Но замыслы творцов разрушил один-единственный, зорко следивший с партийной «колокольни» за чистотой «ленинской правды» (в его понимании, конечно). Это был Алексей Алексеевич
Однажды апрельским днем, еще в студенческие годы, в Свердловске, я увидел Епишева случайно возле помпезного здания Уральского военного округа. Он стоял в окружении одноликих генералов, покрытых листовым золотом кокард и погон. Этакий надутый дядька с толстым купеческим лицом цвета лабазной гири, на котором неукротимая властность темнела ничего хорошего не обещавшим взглядом из-под козырька огромной фуражки в «патриаршем» сиянии.
Напротив находился спортзал СКА, и мы, гурьба молодых ребят, радуясь жизни, выскочили на первую весеннюю пробежку. А тут он! Наш тренер, могутный и размашистый балагур Олег Вадимыч (для нас – просто Димыч) враз стал ниже, тише и тоньше, выдохнув, как в предсмертный час:
– Епишев…
А вот отец мой его знал лично, но вспоминал тоже не без ощутимого ужаса. Дело в том, что перед войной папа был назначен начальником Нижнетагильского перевозного депо, а осенью 1941 года в тот город представителем ЦК ВКП(б) по организации новых промышленных мощностей, прибыл с Украины тридцатитрехлетний большевик (он об этом напомнил сразу и всем) Алексей Епишев. Вскоре по указке Москвы его избирают на пост первого секретаря Нижнетагильского горкома, до этого занимаемый отцом Булата Окуджавы, уже расстрелянным Шалвой Окуджавой.

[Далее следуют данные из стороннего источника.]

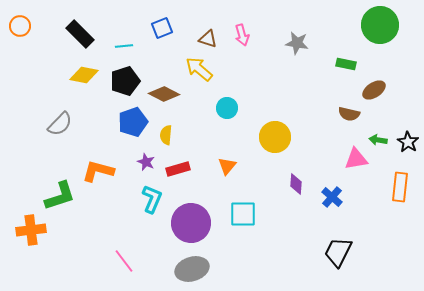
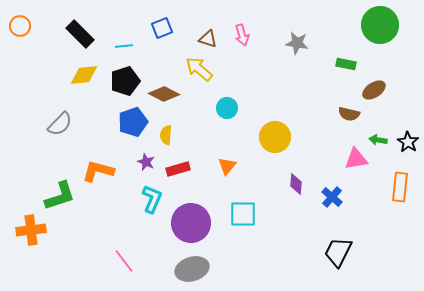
yellow diamond: rotated 16 degrees counterclockwise
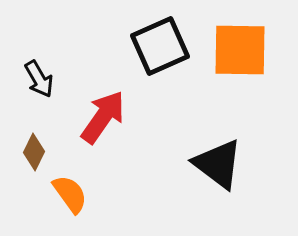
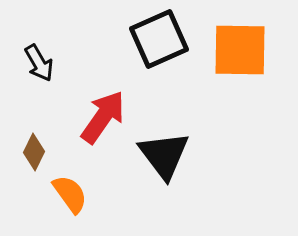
black square: moved 1 px left, 7 px up
black arrow: moved 16 px up
black triangle: moved 54 px left, 9 px up; rotated 16 degrees clockwise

В то время рубленый морозный городок, некогда вотчина заводчиков Демидовых, становится сосредоточием гигантских предприятий, прежде всего, по выплавке металла и производству танков. Сюда из-под обстрелов и бомбежек спешно эвакуируют большую часть Харьковского завода, которую поглощает уже знаменитый тогда Уральский вагоностроительный завод, самое крупное промышленное предприятие в мире (причем по сию пору), где всегда на пять вагонов приходилась пара танков.
Вскоре и без того безграничная власть «партийного вожака» дополняется обязанностями заместителя народного комиссара СССР по так называемому среднему машиностроению (по сути – танковому). Епишев лично следит за отгрузкой боевой техники, и любой звонок по этому поводу начальнику локомотивного депо вполне мог оказаться для моего батюшки последним.
– Ох и крут был! – приговаривал папа, вспоминая те времена, подчеркивая, что когда его откомандировали в распоряжение Ленинградского фронта и он прибыл на станцию Бологое в качестве начальника прифронтового депо, то почувствовал явное облегчение, хотя немец бомбил Октябрьскую железную дорогу, единственную живую ниточку, связывающую осажденный Ленинград с Большой землей, со свирепостью и методичностью маньяков.
Потом и сам Епишев отправляется на войну (правда, на короткое время). Становится даже членом Военного совета Сталинградского фронта, но после победы там возвращается на руководящую партийную работу, сначала секретарем ЦК по кадрам в Киев, а потом первым «партийным парнем» в Одессу. Заметьте, несмотря на определенную биографическую пестроту, четко просматривается магистрально выдержанная тенденция – Епишев всегда появляется там, где надо навести «строгий большевистский порядок».